What you will do:
From the entries that follow, report every line in which "carburant" occurs.

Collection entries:
▽

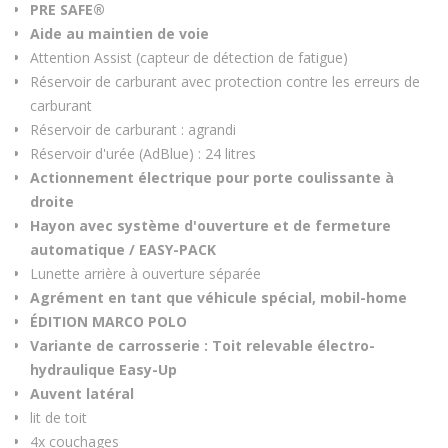
PRE SAFE®
Aide au maintien de voie
Attention Assist (capteur de détection de fatigue)
Réservoir de carburant avec protection contre les erreurs de
carburant
Réservoir de carburant : agrandi
Réservoir d'urée (AdBlue) : 24 litres
Actionnement électrique pour porte coulissante à
droite
Hayon avec système d'ouverture et de fermeture
automatique / EASY-PACK
Lunette arrière à ouverture séparée
Agrément en tant que véhicule spécial, mobil-home
ÉDITION MARCO POLO
Variante de carrosserie : Toit relevable électro-
hydraulique Easy-Up
Auvent latéral
lit de toit
4x couchages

△

Answer area:
Réservoir de carburant avec protection contre les erreurs de
carburant
Réservoir de carburant : agrandi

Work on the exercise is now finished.